Description of problem: Ceph health is not okay during Tier4b tests on ROSA4.11 V2.0.9 clusters. OSD recovery taking unusual time than expected Version-Release number of selected component (if applicable): How reproducible: Steps to Reproduce: 1. Deploy ROSA 4.11 provider consumer cluster 2. perform day 2 operation/ run tier4b regression tests 3. ( Will update the more specific Reproducer details after analysis) Actual results: OSD is down and ceph health is not okay Expected results: Ceph health should be okay and OSD should recover within a timeout Additional info: https://ocs4-jenkins-csb-odf-qe.apps.ocp-c1.prod.psi.redhat.com/job/qe-odf-multicluster/1013/ http://magna002.ceph.redhat.com/ocsci-jenkins/openshift-clusters/sgatfane-c2p/sgatfane-c2p_20221116T060915/multicluster/logs/test_report_1668602746.html https://ocs4-jenkins-csb-odf-qe.apps.ocp-c1.prod.psi.redhat.com/job/qe-odf-multicluster/1011/ http://magna002.ceph.redhat.com/ocsci-jenkins/openshift-clusters/sgatfane-16npr/sgatfane-16npr_20221116T043318/multicluster/logs/test_report_1668602449.html http://magna002.ceph.redhat.com/ocsci-jenkins/openshift-clusters/sgatfane-16npr/sgatfane-16npr_20221116T043318/multicluster/logs/test_report_1668602490.html Must gather:
*** Bug 2143555 has been marked as a duplicate of this bug. ***
Suchita, would it be possible to compare the time it takes the OSD to recover between an SDN based cluster and an OVN one?

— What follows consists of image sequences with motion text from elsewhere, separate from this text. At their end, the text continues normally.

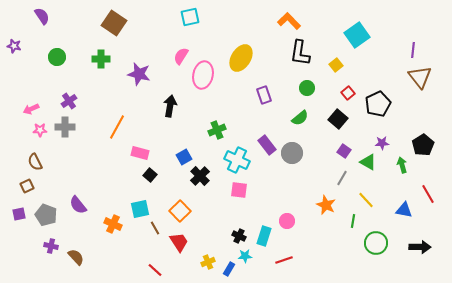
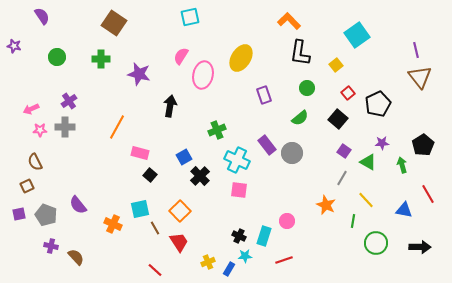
purple line at (413, 50): moved 3 px right; rotated 21 degrees counterclockwise
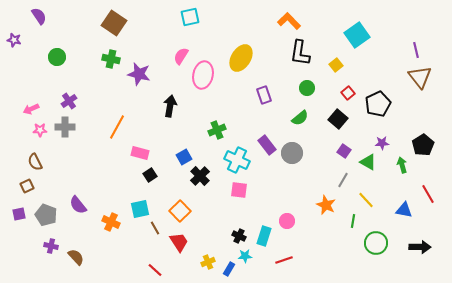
purple semicircle at (42, 16): moved 3 px left
purple star at (14, 46): moved 6 px up
green cross at (101, 59): moved 10 px right; rotated 12 degrees clockwise
black square at (150, 175): rotated 16 degrees clockwise
gray line at (342, 178): moved 1 px right, 2 px down
orange cross at (113, 224): moved 2 px left, 2 px up
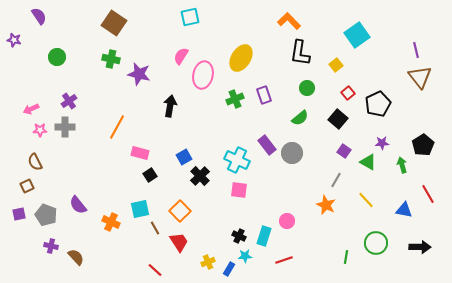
green cross at (217, 130): moved 18 px right, 31 px up
gray line at (343, 180): moved 7 px left
green line at (353, 221): moved 7 px left, 36 px down
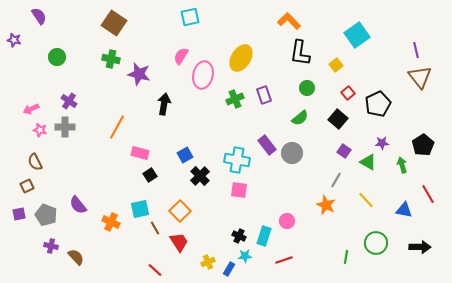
purple cross at (69, 101): rotated 21 degrees counterclockwise
black arrow at (170, 106): moved 6 px left, 2 px up
pink star at (40, 130): rotated 16 degrees clockwise
blue square at (184, 157): moved 1 px right, 2 px up
cyan cross at (237, 160): rotated 15 degrees counterclockwise
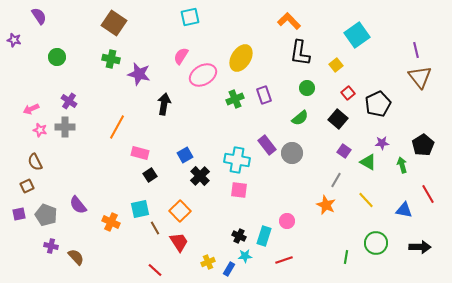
pink ellipse at (203, 75): rotated 48 degrees clockwise
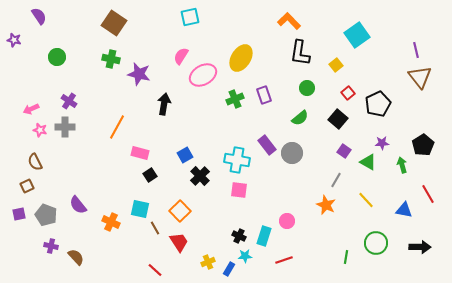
cyan square at (140, 209): rotated 24 degrees clockwise
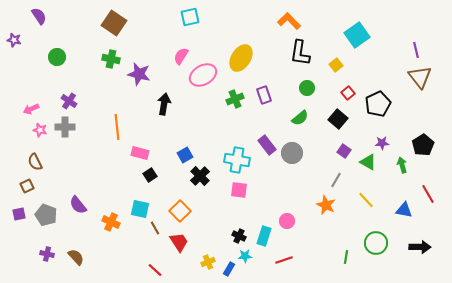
orange line at (117, 127): rotated 35 degrees counterclockwise
purple cross at (51, 246): moved 4 px left, 8 px down
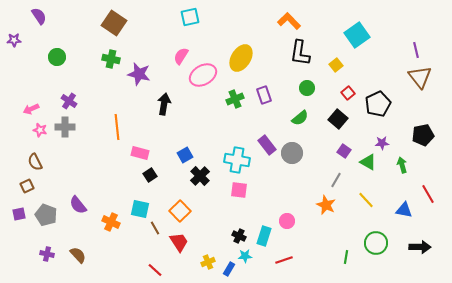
purple star at (14, 40): rotated 16 degrees counterclockwise
black pentagon at (423, 145): moved 10 px up; rotated 20 degrees clockwise
brown semicircle at (76, 257): moved 2 px right, 2 px up
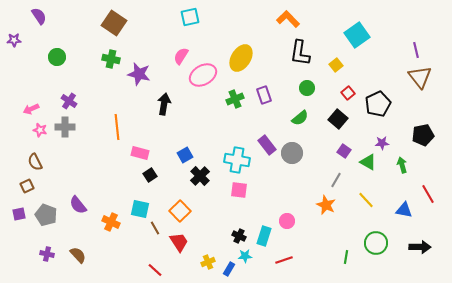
orange L-shape at (289, 21): moved 1 px left, 2 px up
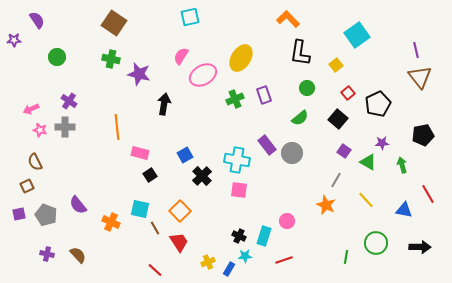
purple semicircle at (39, 16): moved 2 px left, 4 px down
black cross at (200, 176): moved 2 px right
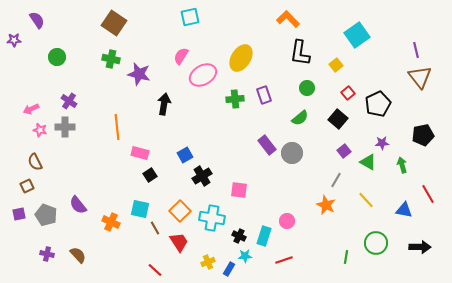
green cross at (235, 99): rotated 18 degrees clockwise
purple square at (344, 151): rotated 16 degrees clockwise
cyan cross at (237, 160): moved 25 px left, 58 px down
black cross at (202, 176): rotated 12 degrees clockwise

This has been observed where the Provider is SDN and Consumer is OVN. From SDN Provider + SDN Consumer we have a few Runs where this behavior is inconsistently observed. Now this time we have Provider 4.11 (OVN) and Consumer4.11 (OVN) , with the first 2 attempts on the freshly deployed cluster this behavior is not observed. However, as this issue is inconsistent, the rebalancing time for OSD is not the same every time.
I have observed a similar issue mostly while running node operation tests on the upgraded cluster.
As all our provider and consumers are already on ROSA4.11 and going forward with the new service we are not going to have providers on SDN. Hence moving it to won't fix.